DRAPER — While national Democratic leaders made campaign speeches on the big stage in North Carolina on Wednesday, LaVonne Maloney opened her spacious yard to state and local candidates to make pitches of their own.
Maloney scattered booths in an around her trees and shrubs for 23 Democratic office seekers and anyone who wanted to chat with them. She described it as a farmers market or country fair where voters could go shopping for candidates.
"I hope they get that it's 60-plus days to the election. It's time to actually get involved," said Maloney, wearing a black Obama for Utah T-shirt.
Though the turnout wasn't overwhelming, about 70 people had signed in half way through the three hour event. And not all of the invited candidates attended, but most sent representatives.

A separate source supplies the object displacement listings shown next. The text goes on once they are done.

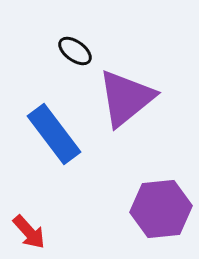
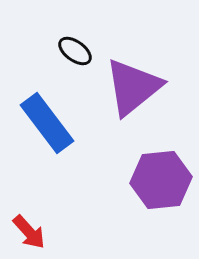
purple triangle: moved 7 px right, 11 px up
blue rectangle: moved 7 px left, 11 px up
purple hexagon: moved 29 px up
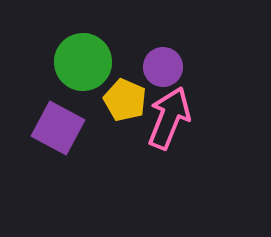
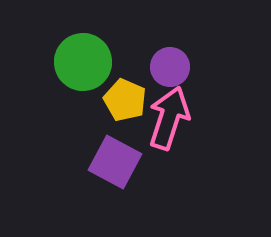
purple circle: moved 7 px right
pink arrow: rotated 4 degrees counterclockwise
purple square: moved 57 px right, 34 px down
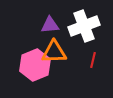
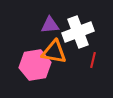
white cross: moved 6 px left, 6 px down
orange triangle: rotated 12 degrees clockwise
pink hexagon: rotated 12 degrees clockwise
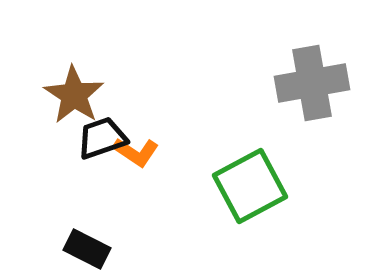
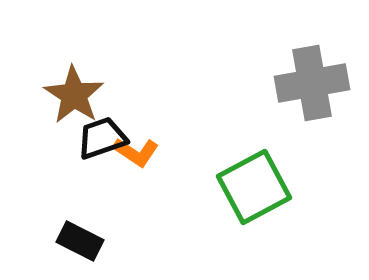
green square: moved 4 px right, 1 px down
black rectangle: moved 7 px left, 8 px up
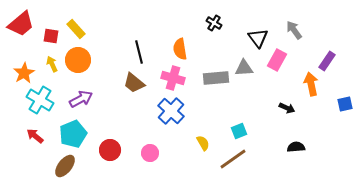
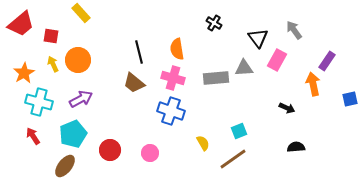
yellow rectangle: moved 5 px right, 16 px up
orange semicircle: moved 3 px left
yellow arrow: moved 1 px right
orange arrow: moved 2 px right
cyan cross: moved 1 px left, 2 px down; rotated 16 degrees counterclockwise
blue square: moved 5 px right, 5 px up
blue cross: rotated 24 degrees counterclockwise
red arrow: moved 2 px left; rotated 18 degrees clockwise
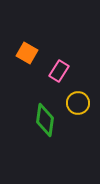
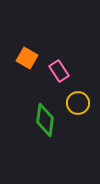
orange square: moved 5 px down
pink rectangle: rotated 65 degrees counterclockwise
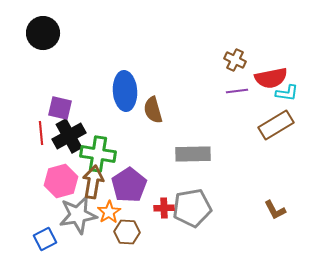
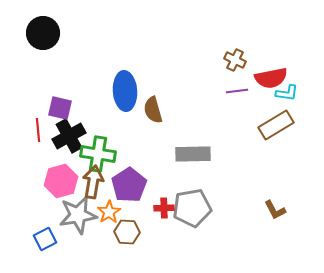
red line: moved 3 px left, 3 px up
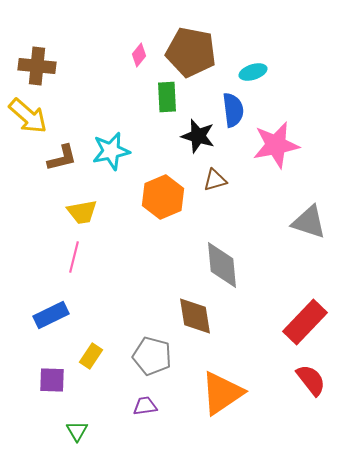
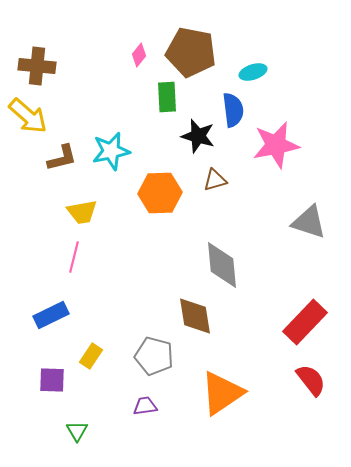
orange hexagon: moved 3 px left, 4 px up; rotated 21 degrees clockwise
gray pentagon: moved 2 px right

"For Draper, a good turnout," said Amir Haskic, seated at the sign-in table.
Because most residents are Republicans?
Not most, he replied, all.
But as Salt Lake County mayor candidate Ben McAdams says, "We're changing that."
Still, someone in a passing car shouted "Go, Romney" at one point during the evening.
"Boo," came the retort. "Go, Obama."
Tooele resident Keith Brown attended the event because he said he was anxious to learn more about the candidates. He said he has made up his mind in some races, but not others.
"I typically don't vote for a party," he said. Brown, a carpenters union representative, said he leans toward candidates who support issues of concern to him such as education, building trades and jobs.
"I'm behind anybody that supports teachers," he said. "I think education is the backbone of our society."
McAdams, a state senator, said he's finding that voters are more interested in the person than the party.
"I think people are tired of partisan bickering. It's time to elect leaders who will reach across party lines and deliver results," he said.
Weber County Attorney Dee Smith, the Democratic candidate for attorney general, conceded it's difficult to turn Utahns toward the Democratic Party.
"I think the main point we're trying to make this election cycle is that it's Utah Democrats who are more in line with moderate Utahns," he said, naming Rep. Jim Matheson, U.S. Senate candidate Scott Howell and gubernatorial candidate Peter Cooke and himself as examples of that.
"I think the best thing we can do is just ask people to look at who we are and what we've done with our lives because actions speak a lot louder than words," Smith said. "I think if you didn't have party labels, it would be a lot easier to get people to look at the actual experience and credentials."
Several people at the event — voters and candidates — credited the LDS Dems Caucus with changing the perception of the party. They say there are Democratic issues that are well in line with the values of The Church of Jesus Christ of Latter-day Saints.
"That has allowed LDS members here to realize that it's OK to be a Democrat, that it's OK to be on the other side of whatever their neighbors expect them to be," Maloney said.
"They used to call the GOP the big tent. I call the Democratic Party the open tent. It's open to everyone. I think the majority are actually very fiscally conservative. Nobody wants more government than we need. We want government that is necessary."
Howell did not attend the event because he was at the Democratic National Convention to participate in a panel discussion and speak at a national meeting of LDS Democrats.
"Be thou not ashamed of our party. We are who we are. We are the ones who will change the face of this country," he told about 200 people at the Charlotte, N.C., gathering.
Howell said Democrats take an active role in families, communities and the country because when they are serving others, they are serving their maker.
“I have found a place where my value system intersects with public policy," he said. "My faith and political ideology are intertwined because the principles and values sacred and personal to me are also the values of the party. In essence, I am a Democrat because I am a Mormon, not in spite of it."